**Material provided**
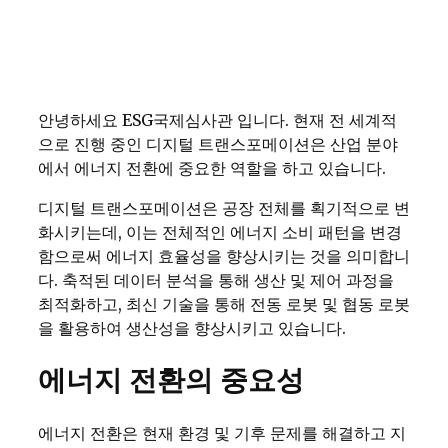
안녕하세요 ESG국제심사관 입니다. 현재 전 세계적
으로 진행 중인 디지털 트랜스포메이션은 산업 분야
에서 에너지 전환에 중요한 역할을 하고 있습니다.
디지털 트랜스포메이션은 공장 전체를 획기적으로 변
화시키는데, 이는 전체적인 에너지 소비 패턴을 변경
함으로써 에너지 효율성을 향상시키는 것을 의미합니
다. 축적된 데이터 분석을 통해 생산 및 제어 과정을
최적화하고, 최신 기술을 통해 전동 로봇 및 협동 로봇
을 활용하여 생산성을 향상시키고 있습니다.
에너지 전환의 중요성
에너지 전환은 현재 환경 및 기후 문제를 해결하고 지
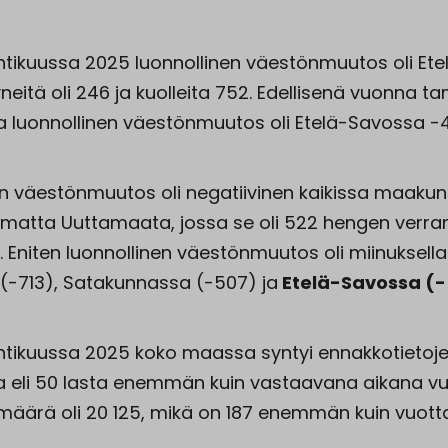
ikuussa 2025 luonnollinen väestönmuutos oli Et
neitä oli 246 ja kuolleita 752. Edellisenä vuonna t
a luonnollinen väestönmuutos oli Etelä-Savossa -
en väestönmuutos oli negatiivinen kaikissa maakun
amatta Uuttamaata, jossa se oli 522 hengen verra
n. Eniten luonnollinen väestönmuutos oli miinuksell
-713), Satakunnassa (-507) ja
Etelä-Savossa (-
ikuussa 2025 koko maassa syntyi ennakkotieto
ta eli 50 lasta enemmän kuin vastaavana aikana v
 määrä oli 20 125, mikä on 187 enemmän kuin vuott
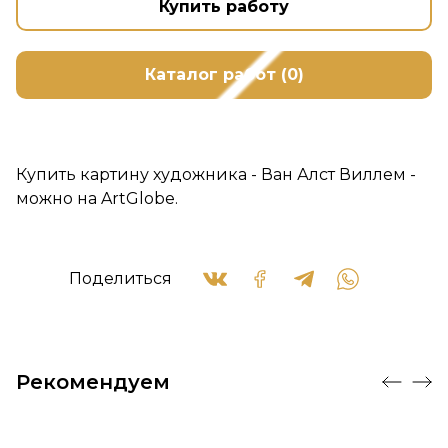
Купить работу
Каталог работ (0)
Купить картину художника - Ван Алст Виллем -
можно на ArtGlobe.
Поделиться
Рекомендуем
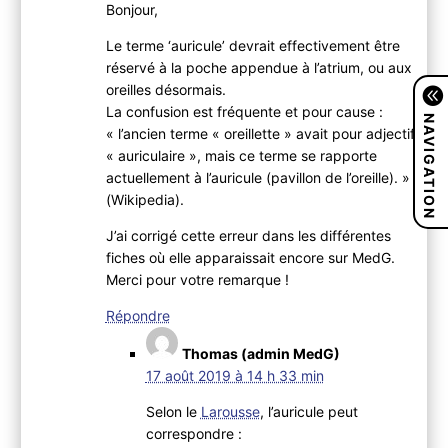
Bonjour,
Le terme ‘auricule’ devrait effectivement être
réservé à la poche appendue à l’atrium, ou aux
oreilles désormais.
La confusion est fréquente et pour cause :
NAVIGATION
« l’ancien terme « oreillette » avait pour adjectif
« auriculaire », mais ce terme se rapporte
actuellement à l’auricule (pavillon de l’oreille). »
(Wikipedia).
J’ai corrigé cette erreur dans les différentes
fiches où elle apparaissait encore sur MedG.
Merci pour votre remarque !
Répondre
Thomas (admin MedG)
17 août 2019 à 14 h 33 min
Selon le
Larousse
, l’auricule peut
correspondre :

**Assignment**
In the material above, how many lines hold the string "kuin"? Give the number and nothing else.

**Answer to this problem**
2